Document layout detection data
________
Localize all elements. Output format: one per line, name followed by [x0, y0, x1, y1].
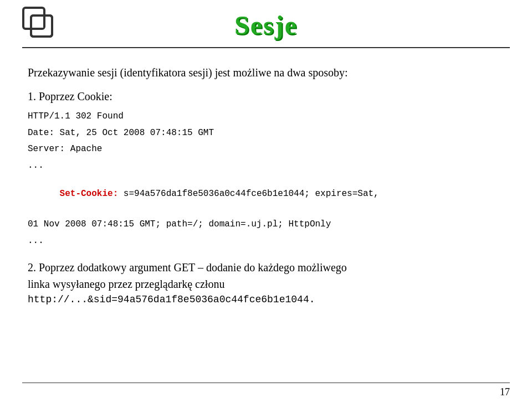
logo-area: [22, 7, 61, 42]
set-cookie-label: Set-Cookie:: [60, 189, 119, 199]
title-area: Sesje: [234, 10, 298, 40]
section1-label: 1. Poprzez Cookie:: [28, 90, 504, 103]
page-number: 17: [500, 386, 510, 398]
code-line-3: Server: Apache: [28, 142, 504, 157]
ellipsis-1: ...: [28, 159, 504, 173]
bottom-divider: [22, 383, 510, 383]
code-line-2: Date: Sat, 25 Oct 2008 07:48:15 GMT: [28, 126, 504, 141]
intro-text: Przekazywanie sesji (identyfikatora sesj…: [28, 65, 504, 80]
set-cookie-line: Set-Cookie: s=94a576da1f8e5036a0c44fce6b…: [28, 173, 504, 215]
svg-rect-2: [31, 16, 43, 28]
logo-icon: [22, 7, 61, 40]
set-cookie-line2: 01 Nov 2008 07:48:15 GMT; path=/; domain…: [28, 218, 504, 232]
section2-url: http://...&sid=94a576da1f8e5036a0c44fce6…: [28, 292, 504, 307]
header: Sesje: [0, 0, 532, 40]
section2-block: 2. Poprzez dodatkowy argument GET – doda…: [28, 259, 504, 307]
section2-line1: 2. Poprzez dodatkowy argument GET – doda…: [28, 259, 504, 276]
main-content: Przekazywanie sesji (identyfikatora sesj…: [0, 48, 532, 318]
section2-line2: linka wysyłanego przez przeglądarkę czło…: [28, 276, 504, 292]
set-cookie-value: s=94a576da1f8e5036a0c44fce6b1e1044; expi…: [118, 189, 378, 199]
page-title: Sesje: [234, 10, 298, 40]
slide-container: Sesje Przekazywanie sesji (identyfikator…: [0, 0, 532, 408]
ellipsis-2: ...: [28, 234, 504, 249]
code-line-1: HTTP/1.1 302 Found: [28, 110, 504, 124]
________
### Required action
The data above needs to be retyped exactly, with the images left out.

### Solution for this problem
Localize all elements. Output format: one per line, name followed by [x0, y0, x1, y1].
logo-area: [22, 7, 61, 42]
set-cookie-label: Set-Cookie:: [60, 189, 119, 199]
title-area: Sesje: [234, 10, 298, 40]
section1-label: 1. Poprzez Cookie:: [28, 90, 504, 103]
page-number: 17: [500, 386, 510, 398]
code-line-3: Server: Apache: [28, 142, 504, 157]
ellipsis-1: ...: [28, 159, 504, 173]
bottom-divider: [22, 383, 510, 383]
code-line-2: Date: Sat, 25 Oct 2008 07:48:15 GMT: [28, 126, 504, 141]
intro-text: Przekazywanie sesji (identyfikatora sesj…: [28, 65, 504, 80]
set-cookie-line: Set-Cookie: s=94a576da1f8e5036a0c44fce6b…: [28, 173, 504, 215]
svg-rect-2: [31, 16, 43, 28]
logo-icon: [22, 7, 61, 40]
set-cookie-line2: 01 Nov 2008 07:48:15 GMT; path=/; domain…: [28, 218, 504, 232]
section2-url: http://...&sid=94a576da1f8e5036a0c44fce6…: [28, 292, 504, 307]
header: Sesje: [0, 0, 532, 40]
section2-block: 2. Poprzez dodatkowy argument GET – doda…: [28, 259, 504, 307]
section2-line1: 2. Poprzez dodatkowy argument GET – doda…: [28, 259, 504, 276]
main-content: Przekazywanie sesji (identyfikatora sesj…: [0, 48, 532, 318]
section2-line2: linka wysyłanego przez przeglądarkę czło…: [28, 276, 504, 292]
set-cookie-value: s=94a576da1f8e5036a0c44fce6b1e1044; expi…: [118, 189, 378, 199]
page-title: Sesje: [234, 10, 298, 40]
slide-container: Sesje Przekazywanie sesji (identyfikator…: [0, 0, 532, 408]
ellipsis-2: ...: [28, 234, 504, 249]
code-line-1: HTTP/1.1 302 Found: [28, 110, 504, 124]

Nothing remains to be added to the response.